Ziel der Elitestudie war es, präzise Informationen über die soziodemografischen Eigenschaften der Befragten zu gewinnen und die Einstellungen der Führungskräfte zu wichtigen innen- und außenpolitischen Themen zu erfassen. Der Fragebogen enthielt drei geschlossene Fragen zum Thema Immigration, die in früheren Befragungen bereits der allgemeinen Bevölkerung gestellt worden waren. Bei den allgemeinen Studien, in denen die entsprechenden Fragen enthalten waren, handelt es sich um den World Values Survey von 2006 und den European Social Survey von 2010. Je nach Fragestellung beträgt der zeitliche Abstand zwischen der Elitestudie und den allgemeinen Studien also zwischen zwei und sechs Jahren.

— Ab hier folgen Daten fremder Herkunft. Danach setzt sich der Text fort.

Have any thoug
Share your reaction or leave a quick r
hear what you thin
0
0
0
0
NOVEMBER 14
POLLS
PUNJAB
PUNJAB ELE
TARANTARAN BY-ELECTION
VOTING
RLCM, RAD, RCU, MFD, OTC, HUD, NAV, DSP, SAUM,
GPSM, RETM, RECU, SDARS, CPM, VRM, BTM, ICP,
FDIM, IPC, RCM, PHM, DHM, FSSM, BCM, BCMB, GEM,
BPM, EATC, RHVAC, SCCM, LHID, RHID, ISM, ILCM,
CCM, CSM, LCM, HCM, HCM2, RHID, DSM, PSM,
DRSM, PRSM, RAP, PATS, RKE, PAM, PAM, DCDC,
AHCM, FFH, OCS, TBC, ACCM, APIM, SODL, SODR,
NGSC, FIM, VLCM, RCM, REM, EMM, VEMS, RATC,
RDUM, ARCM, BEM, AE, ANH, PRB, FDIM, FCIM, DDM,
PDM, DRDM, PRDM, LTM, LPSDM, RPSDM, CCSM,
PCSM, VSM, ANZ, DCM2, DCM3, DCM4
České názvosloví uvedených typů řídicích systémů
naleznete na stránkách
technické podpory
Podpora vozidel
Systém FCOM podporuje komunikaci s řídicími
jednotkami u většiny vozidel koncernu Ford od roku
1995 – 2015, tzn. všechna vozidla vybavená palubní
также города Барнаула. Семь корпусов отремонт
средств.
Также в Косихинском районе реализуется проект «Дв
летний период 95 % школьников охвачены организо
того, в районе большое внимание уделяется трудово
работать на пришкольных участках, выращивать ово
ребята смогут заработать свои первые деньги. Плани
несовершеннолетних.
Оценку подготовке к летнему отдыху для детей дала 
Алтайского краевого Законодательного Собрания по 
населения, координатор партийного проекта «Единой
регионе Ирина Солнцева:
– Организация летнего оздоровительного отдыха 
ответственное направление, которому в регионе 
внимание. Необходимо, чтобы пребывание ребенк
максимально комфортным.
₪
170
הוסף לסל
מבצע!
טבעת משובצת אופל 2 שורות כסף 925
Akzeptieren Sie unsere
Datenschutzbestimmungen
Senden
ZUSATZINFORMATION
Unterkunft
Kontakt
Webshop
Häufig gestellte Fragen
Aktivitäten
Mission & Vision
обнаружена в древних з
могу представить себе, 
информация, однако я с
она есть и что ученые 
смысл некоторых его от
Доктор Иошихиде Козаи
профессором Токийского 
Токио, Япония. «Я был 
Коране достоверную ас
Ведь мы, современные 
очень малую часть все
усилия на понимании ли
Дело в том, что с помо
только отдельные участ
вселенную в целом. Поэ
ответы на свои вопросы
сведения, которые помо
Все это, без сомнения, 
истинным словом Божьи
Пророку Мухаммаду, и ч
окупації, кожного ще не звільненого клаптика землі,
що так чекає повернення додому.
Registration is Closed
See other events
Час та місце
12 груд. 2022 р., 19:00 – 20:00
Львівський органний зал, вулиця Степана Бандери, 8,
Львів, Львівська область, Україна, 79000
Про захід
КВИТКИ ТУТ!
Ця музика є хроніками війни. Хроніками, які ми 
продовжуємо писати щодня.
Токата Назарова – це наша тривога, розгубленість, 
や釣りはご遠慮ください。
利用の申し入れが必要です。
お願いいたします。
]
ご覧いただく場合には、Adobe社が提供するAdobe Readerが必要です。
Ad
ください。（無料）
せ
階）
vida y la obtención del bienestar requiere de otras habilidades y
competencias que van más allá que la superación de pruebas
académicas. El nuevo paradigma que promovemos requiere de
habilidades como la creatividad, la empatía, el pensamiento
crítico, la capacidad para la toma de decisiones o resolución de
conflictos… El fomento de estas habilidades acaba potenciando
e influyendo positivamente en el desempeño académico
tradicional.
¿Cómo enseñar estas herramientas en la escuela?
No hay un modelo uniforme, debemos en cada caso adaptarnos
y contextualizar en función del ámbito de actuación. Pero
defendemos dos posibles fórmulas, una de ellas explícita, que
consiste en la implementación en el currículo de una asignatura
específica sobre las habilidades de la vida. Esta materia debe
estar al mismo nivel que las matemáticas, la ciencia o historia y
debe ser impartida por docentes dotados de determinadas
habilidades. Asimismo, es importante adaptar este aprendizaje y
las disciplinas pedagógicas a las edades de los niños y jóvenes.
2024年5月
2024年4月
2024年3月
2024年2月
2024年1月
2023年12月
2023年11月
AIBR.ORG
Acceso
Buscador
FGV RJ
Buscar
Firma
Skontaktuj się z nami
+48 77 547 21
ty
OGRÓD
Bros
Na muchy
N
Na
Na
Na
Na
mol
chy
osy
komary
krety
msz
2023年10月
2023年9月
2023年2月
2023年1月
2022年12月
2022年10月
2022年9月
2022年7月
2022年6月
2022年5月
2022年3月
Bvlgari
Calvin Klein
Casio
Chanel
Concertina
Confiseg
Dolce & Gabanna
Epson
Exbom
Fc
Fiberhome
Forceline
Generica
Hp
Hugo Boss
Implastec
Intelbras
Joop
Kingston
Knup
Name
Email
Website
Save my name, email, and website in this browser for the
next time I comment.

Der besseren Vergleichbarkeit halber zeigt die Grafik (s.u.) alle Fragen auf einer Skala von 0 bis 1, wobei 1 für die stärkste Befürwortung der Öffnung nationaler Grenzen für Migranten steht. Die roten Balken im Schaubild repräsentieren die durchschnittliche Meinung zu den drei Immigrationsfragen unter der allgemeinen Bevölkerung in Deutschland. Die schwarzen Balken zeigen die durchschnittliche Meinung der allgemeinen Bevölkerung mit einem tertiären Bildungsabschluss. Die weißen Balken schließlich zeigen die durchschnittliche Meinung der deutschen Eliten. Da 88,4 Prozent der deutschen Eliten über einen tertiären Bildungsabschluss verfügen, ähnelt die durchschnittliche Meinung der Eliten mit tertiärem Bildungsabschluss stark der Meinung der Elitestichprobe insgesamt, so dass diese Werte nicht separat ausgewiesen sind.

Graphik: © WZB

Einstellungen von Eliten und allgemeiner Bevölkerung gegenüber Migranten
Graphik: © WZB

Die drei ersten Balken am oberen Ende der Grafik zeigen die Ergebnisse für die Frage, ob Einwanderung gut oder schlecht für die deutsche Wirtschaft ist. Wie man sieht, herrscht unter den deutschen Eliten weitgehend Einigkeit darüber, dass Einwanderung gut für die deutsche Wirtschaft ist, während die allgemeine Bevölkerung in dieser Frage stärker gespalten ist. Selbst wenn wir nur die Eliten und die Bürger mit tertiärem Bildungsabschluss vergleichen, bleibt die Meinungskluft in dieser Frage groß. Für den zweiten Punkt wurde den Interviewpartnern die Frage gestellt, ob Einwanderung das Zusammenleben bereichert oder die Homogenität Deutschlands unterminiert. Wiederum treten große Disparitäten zwischen den Eliten und der allgemeinen Bevölkerung hervor: Die Eliten stimmen in deutlich höherem Ausmaß der Aussage zu, dass Einwanderung das Zusammenleben bereichert. Ein Großteil dieser Kluft lässt sich jedoch anhand von Bildungsunterschieden erklären: Vergleichen wir nämlich die Eliten und die allgemeine Bevölkerung mit tertiärem Bildungsabschluss (also die weißen und die schwarzen Balken), so verringert sich diese Kluft erheblich.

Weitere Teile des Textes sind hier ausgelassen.